Taft in the 40’s, and Buckley, Burnham, et. al., in the 60’s, took their principled stands during periods when the people being tried and condemned were genuine villains, the high command of the tyrannical Third Reich. Today, 64 years after WWII ended, none of these are left. Yet the professional anti-Nazis are still going strong. Having long ago run out of real Nazis to hunt, they are now going after anyone they can find, who they can connect to the SS and its camps, regardless of how minor a role they may have played. Like most single-mindedly obsessed fanatics, these people care very little about the genuine facts.

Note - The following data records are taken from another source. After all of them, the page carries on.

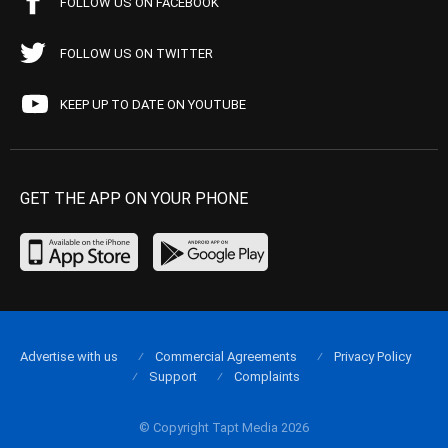
FOLLOW US ON FACEBOOK
FOLLOW US ON TWITTER
KEEP UP TO DATE ON YOUTUBE
GET THE APP ON YOUR PHONE
Advertise with us
Commercial Agreements
Privacy Policy
Support
Complaints
© Copyright Tapt Media 2026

Here in Canada, the Canadian Jewish Congress, Binai B’rith Canada, and the Canadian version of the Simon Wiesenthal Center have lobbied the Canadian government for quite some time, to deport several men the CJC calls “war criminals”. These men include Helmut Oberlander, Wasyl Odynsky, and a few others. Oberlander is a man of German ethnic background, born in the Ukraine. Odynsky is ethnically Ukrainian, born in what was then a part of Poland. Both were conscripted into the service of the SS when the German army captured their home towns. Oberlander served the SS as a translator. Odynsky served as a guard in the forced labor camps of Trawinki and Poniatowa. Both men served only under duress. In Odynsky’s case he was told that his family would be killed if he did not cooperate. In both cases Judge Andrew MacKay found that there was no evidence that either had participated in any war crimes. Nevertheless both men were order deported (the deportations have not taken place, thankfully) on the grounds that they lied on their application to come here. This was not proven, as the records no longer exist, but merely inferred in each case. Both cases make a mockery of every principle of justice in the long and proud English tradition in which our country stands.

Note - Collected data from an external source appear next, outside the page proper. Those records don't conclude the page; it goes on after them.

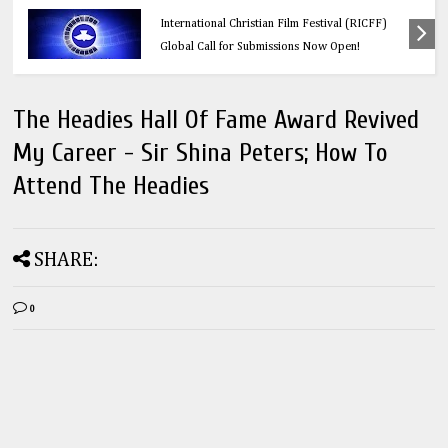
s: Redeemer’s
Education
tival (RICFF)
Think Before You Click: 10 Vital Lega
w Open!
Every Social Media User Must Know
The Headies Hall Of Fame Award Revived
My Career - Sir Shina Peters; How To
Attend The Headies
SHARE:
0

I wonder if something similar is the case for Mr. Demjanjuk. He also was from the Ukraine. He had been conscripted into the Soviet army, and was captured by the Germans. Perhaps he too was forced to serve under duress. Even if he did voluntarily join up with the Germans, it would not have been unreasonable for him to regard the German army as liberators. Lets not forget that he was living in the Ukraine, at the height of Stalin’s regime. The Terror Famine had taken place only a decade earlier. Of course we can only speculate as to what happened in Mr. Demjanjuk’s case. But one thing is certain, the man is no Hitler, no Himmler, no Eichmann.

The parties calling for his deportation are not asking for justice. They are demanding a complete and total revolution in the Anglo-Saxon justice system, which over the course of centuries developed, to protect the rights of the innocent. It is in the interests of all of us, that they not be allowed to get their way.